— On va se faire quelques monstres de glace, hein, cap’tain ? lança Nakata avec un large sourire. Faut pas que les gens crèvent de soif à San Francisco, ajouta-t-il en pouffant.
— Qu’est-ce qu’il y a de si drôle à San Francisco ? demanda Carpenter.
— Tout, répondit Nakata. Une ville de cinglés. Toujours été comme ça. Des homos, des grosses têtes, des tordus en tout genre. Vous n’êtes pas de Frisco, hein, cap’tain ?
— Non, Los Angeles. De l’ouest, pour être précis.
— Bon… Moi, je suis de Santa Monica, à quelques encablures de chez vous. J’ai toujours détesté cette ville. Samurai avait prévu d’envoyer ce bateau à Los Angeles, vous savez, mais Frisco l’a affrété le mois dernier.

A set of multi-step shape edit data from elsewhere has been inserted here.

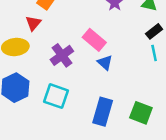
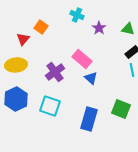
red triangle: (33, 23) -> (23, 39), moved
green square: (141, 113) -> (121, 109), moved

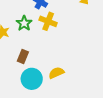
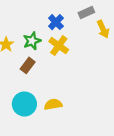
brown rectangle: (23, 56) -> (28, 65), moved

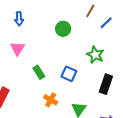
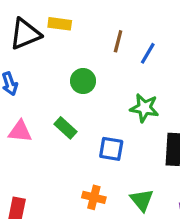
pink triangle: (17, 49) -> (20, 131), turned -42
green rectangle: (39, 72) -> (65, 128), moved

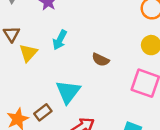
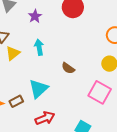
cyan arrow: (60, 40) -> (39, 47), turned 133

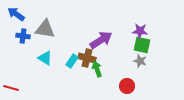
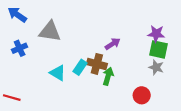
blue cross: (23, 36) -> (20, 48), moved, turned -32
purple arrow: (101, 40) -> (113, 44), size x0.6
cyan triangle: (45, 58) -> (58, 73), moved
green arrow: (97, 69) -> (108, 76), turned 35

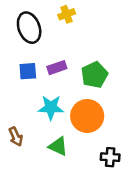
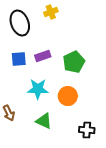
orange circle: (87, 116) -> (68, 96), size x0.7

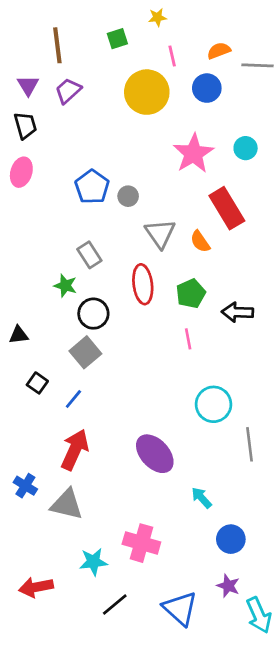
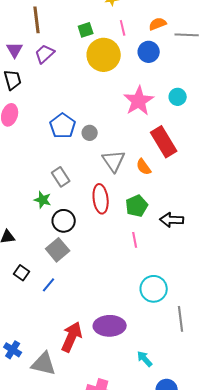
green square: (117, 39) -> (86, 30), moved
red arrow: (75, 450) -> (72, 337), moved
purple ellipse: (155, 454) -> (110, 326), turned -48

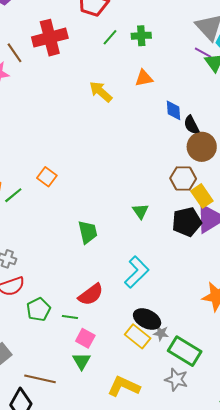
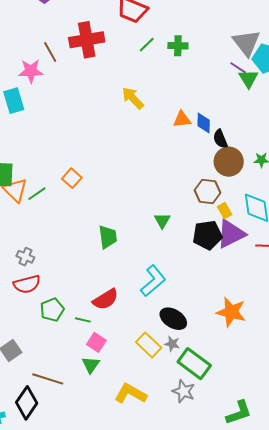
orange triangle: (144, 78) -> (182, 119), moved
yellow rectangle: (202, 196) -> (225, 211), size x0.7
black ellipse: (147, 319) -> (173, 319), moved

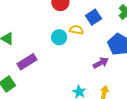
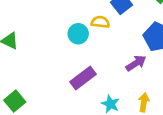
purple rectangle: (27, 62) -> (83, 78), moved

Il agita vaguement la main derrière lui, en direction de la baie au fond de laquelle la charmante cité s’étageait sur les collines.
— Je trouve ça très drôle, reprit Nakata, de transporter de l’eau douce pour la Californie du Nord. Mais on fait le travail pour lequel on est payé, hein, cap’tain ?
— Exact, répondit Carpenter en hochant la tête. C’est le système.
— Je vous fais visiter le bateau maintenant ? demanda Hitchcock.
— L’équipage comprend encore deux personnes, non ?
— Oui, Caskie et Rennett. Elles font une virée en ville et ne devraient pas tarder à revenir.
Rennett était chargée des opérations et de l’entretien, Caskie des communications. Carpenter fut légèrement contrarié de constater que les deux femmes n’étaient pas à bord pour l’accueillir, mais il n’avait prévenu personne de l’heure précise de son arrivée. Il se dit que l’accueil officiel n’était que partie remise.
Hitchcock l’emmena donc faire le tour du navire, en commençant par les énormes robinets du pont et le lance-grappins. Il distingua les grappins colossaux, bien rangés dans l’enfoncement ménagé dans le flanc du bateau ; puis ils descendirent jeter un coup d’œil au moteur à propulsion nucléaire, assez puissant pour remorquer sur la moitié de la planète une île d’une bonne taille.
— Et voici nos somptueuses cabines, annonça Hitchcock.
Carpenter savait qu’il ne devait pas s’attendre à quelque chose de luxueux, mais il était loin d’imaginer un tel manque de confort. Comme si les architectes du bâtiment, ayant oublié qu’il devait y avoir à bord un équipage en chair et en os, n’avaient ménagé qu’après coup pour les marins un peu d’espace au milieu de toute la machinerie. Les différentes cabines étaient éparpillées dans les coins et les recoins. Celle de Carpenter, un poil plus grande que les autres, n’était pourtant guère plus spacieuse que l’une de ces capsules de couchage, de la taille d’un cercueil, qui faisaient office de chambres dans l’hôtel d’un aéroport ; pour les moments de détente, il leur fallait partager une unique petite bulle à l’arrière et la partie du pont avant où Carpenter avait vu Hitchcock vérifier son matériel.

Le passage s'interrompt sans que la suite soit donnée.